*Por João Ker
Quem esteve na Comuna semana passada pôde conferir a primeira exposição da artista Mãe Ana, mais conhecida como Ana Cláudia Lomelino, vocalista da Banda Tono. Pela primeira vez, a cantora e artista plástica convidou o público para conhecer um pouco do seu imaginário que era exposto apenas para convidados do seu apartamento na Gávea. Abarrotando a nova pista de dança do espaço em Botafogo, Mãe Ana encheu chão, teto, paredes e móveis com imagens profanas (uma Virgem Maria com cabeça de alienígena), sagradas, bonecas travestidas e reproduções de seus maiores ídolos (há uma fusão de Gal Costa com uma foto de Inez & Vinoodh ao lado de um vinil vintage da Xuxa). Mas, antes de chegar à arte, a artista: por quê “Mãe Ana”?
“O ‘Mãe’ é uma forma de enaltecer a deusa, a figura de uma divindade mulher. Eu acho que, ultimamente, a sociedade tem se focado muito em dizer que Deus é um homem, mas é óbvio que o criador primordial é uma figura feminina. E eu acho extremamente importante invocar isso”, explicou Ana, com os olhos circulados por uma maquiagem à base de glitter e os cabelos negros presos em uma trança coroada por flores. Flores que, por sinal, complementam a aura de infância – mas nem por isso menos divertida – que é criada no ambiente. “Quando eu morava sozinha ficava tudo espalhado pelo apartamento, mas, agora que eu sou casada, restrinjo a arte ao meu ateliê”, conta.
Esse caos babélico vem da infância, quando Ana começou a manifestar sua adoração pelas bonecas: “Elas são como humanos.
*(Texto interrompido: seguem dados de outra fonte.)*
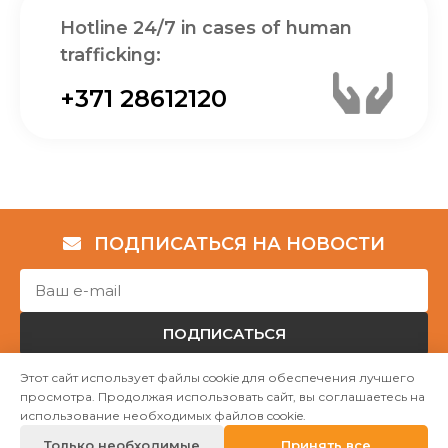
Hotline 24/7 in cases of human
trafficking:
+371 28612120
ПОДПИСАТЬСЯ НА НОВОСТИ
ПОДПИСАТЬСЯ
Этот сайт использует файлы cookie для обеспечения лучшего
просмотра. Продолжая использовать сайт, вы соглашаетесь на
Авторские права © НГО „Убежище "Надёжный дом""
использование необходимых файлов cookie.
2023
Только необходимые
Принять все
Têm sua própria história, carregam suas próprias lembranças e sempre me acompanharam vida afora. Há toda uma memória afetiva em volta delas”. Ao contrário do que parece, essa mutação que deixaria qualquer personagem de Toy Story com traumas para o resto da vida não tem a ver com problemas de infância. “Meu objetivo foi sempre humanizar as bonecas, torná-las menos perfeitas e mais parecidas com as pessoas. E isso vem do amor que eu sinto por elas.”
A estética dessa mistura entre o sagrado e o profano também parte do mesmo princípio que a cirurgia plástica das bonecas. “Eu quando criança sempre quis brincar com essas figuras santas, sabe? Eu via Jesus pendurado na parede e me dava uma vontade incontrolável de pegá-lo pra brincar com Maria. Já essa coisa de pendurar imagens nas paredes começou quando eu tinha 13 anos e transformei meu quarto em uma espécie de ambiente anárquico onde eu podia fazer tudo o que eu queria com a decoração. Então, eu colava imagens, rabiscava a parede, meus amigos também rabiscavam quando iam me visitar, eu fazia o que queria”.
Durante a noite, Mãe Ana também fez uma performance emocionante e soltou a voz. “Eu canto no palco do mesmo jeito que eu canto para o meu filho de dois anos. É um baita receio, porque apesar de ser uma coisa minha e não de consumo para o público, é algo que eu exponho. Assim como essas artes daqui: o meu quarto tá na roda”, brincou. E esse quarto de Mãe Ana pode ser perturbador a princípio, mas quando você para e pensa, é preciso muita coragem para expor suas fantasias infantis. E, se ela conseguiu aprimorar uma técnica que a acompanhou desde criança e ainda hoje a liberta artisticamente e alimenta sua alma, então o objetivo foi alcançado com primor.